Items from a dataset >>
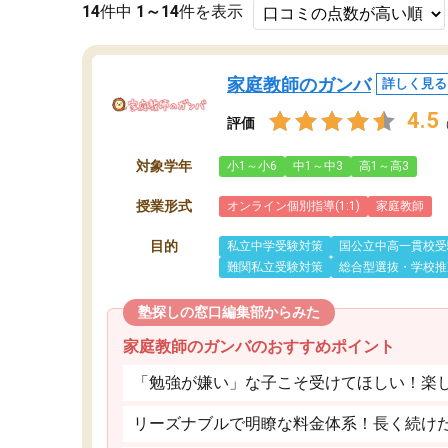
14
件中
1～14
件を表示
家庭教師のガンバ
詳しく見る
4.5
評価
対象学年
小1～小6
中1～中3
高1～高3
授業形式
オンライン個別指導(1:1)
家庭教師
目的
私立中学受験対策
国公立中高一貫校受
難関私立受験対策
総合型選抜・学校推
塾探しの窓口編集部からみた
家庭教師のガンバのおすすめポイント
「勉強が嫌い」な子こそ受けてほしい！楽
リーズナブルで明瞭な料金体系！長く続け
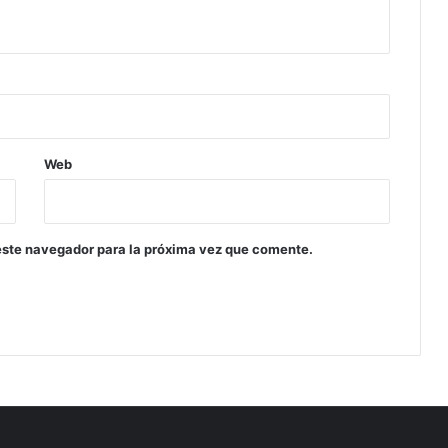
Web
este navegador para la próxima vez que comente.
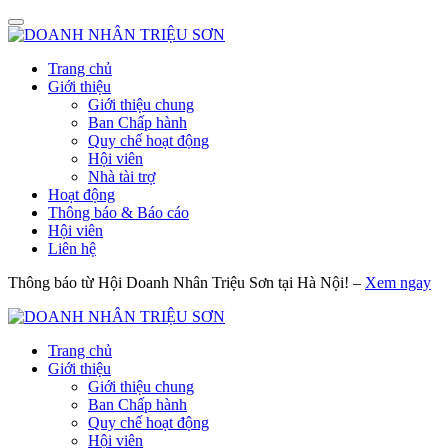
Trang chủ
Giới thiệu
Giới thiệu chung
Ban Chấp hành
Quy chế hoạt động
Hội viên
Nhà tài trợ
Hoạt động
Thông báo & Báo cáo
Hội viên
Liên hệ
Thông báo từ Hội Doanh Nhân Triệu Sơn tại Hà Nội! –
Xem ngay
Trang chủ
Giới thiệu
Giới thiệu chung
Ban Chấp hành
Quy chế hoạt động
Hội viên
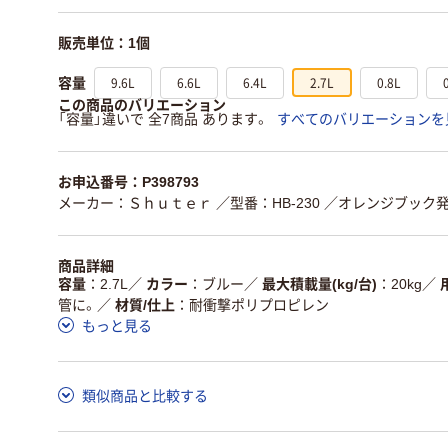
販売単位：1個
9.6L
6.6L
6.4L
2.7L
0.8L
容量
この商品のバリエーション
「容量」違いで 全7商品 あります。
すべてのバリエーションを
お申込番号：P398793
メーカー：Ｓｈｕｔｅｒ
／型番：HB-230
／オレンジブック発注
商品詳細
容量
2.7L
／
カラー
ブルー
／
最大積載量(kg/台)
20kg
／
管に。
／
材質/仕上
耐衝撃ポリプロピレン
もっと見る
類似商品と比較する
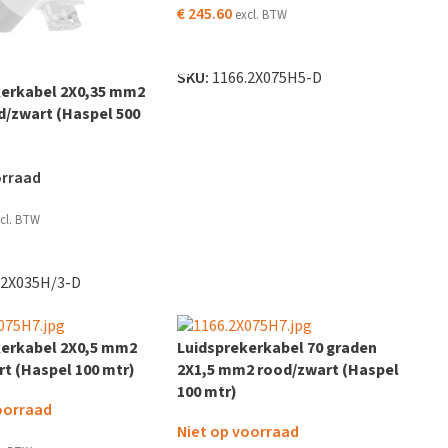
€
245.60
excl. BTW
TOEVOEGEN AAN WINKELWAGEN
SKU:
1166.2X075H5-D
kerkabel 2X0,35 mm2
d/zwart (Haspel 500
orraad
cl. BTW
EN AAN WINKELWAGEN
.2X035H/3-D
kerkabel 2X0,5 mm2
Luidsprekerkabel 70 graden
t (Haspel 100 mtr)
2X1,5 mm2 rood/zwart (Haspel
100 mtr)
oorraad
Niet op voorraad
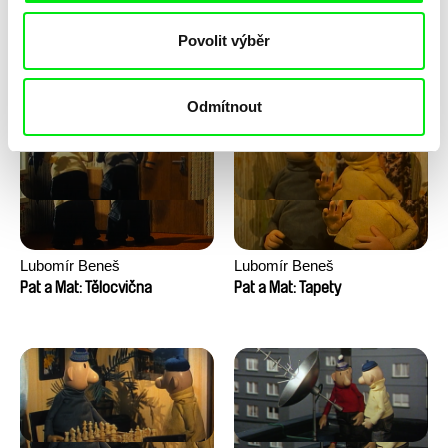
Lubomír Beneš
Lubomír Beneš
Povolit výběr
Pat a Mat: Vinaři
Pat a Mat: Velké praní
Odmítnout
Lubomír Beneš
Lubomír Beneš
Pat a Mat: Tělocvična
Pat a Mat: Tapety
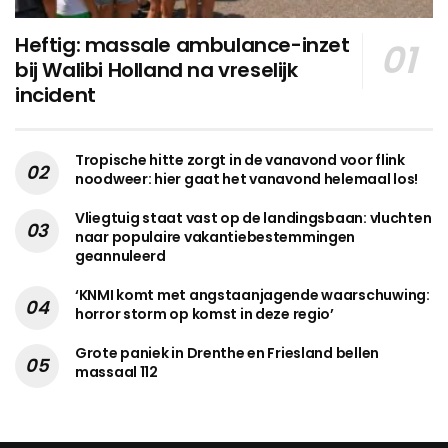
Heftig: massale ambulance-inzet
bij Walibi Holland na vreselijk
incident
Tropische hitte zorgt in de vanavond voor flink
noodweer: hier gaat het vanavond helemaal los!
Vliegtuig staat vast op de landingsbaan: vluchten
naar populaire vakantiebestemmingen
geannuleerd
‘KNMI komt met angstaanjagende waarschuwing:
horror storm op komst in deze regio’
Grote paniek in Drenthe en Friesland bellen
massaal 112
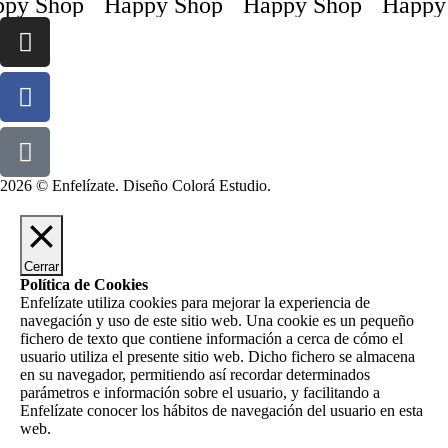
py Shop
Happy Shop
Happy Shop
Happy 
2026 © Enfelízate. Diseño
Colorá Estudio
.
Cerrar
Política de Cookies
Enfelízate utiliza cookies para mejorar la experiencia de
navegación y uso de este sitio web. Una cookie es un pequeño
fichero de texto que contiene información a cerca de cómo el
usuario utiliza el presente sitio web. Dicho fichero se almacena
en su navegador, permitiendo así recordar determinados
parámetros e información sobre el usuario, y facilitando a
Enfelízate conocer los hábitos de navegación del usuario en esta
web.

Aim of the task >> Each line above that contains the string "Haspel" should be copied.

Written response >>
d/zwart (Haspel 500
t (Haspel 100 mtr)
2X1,5 mm2 rood/zwart (Haspel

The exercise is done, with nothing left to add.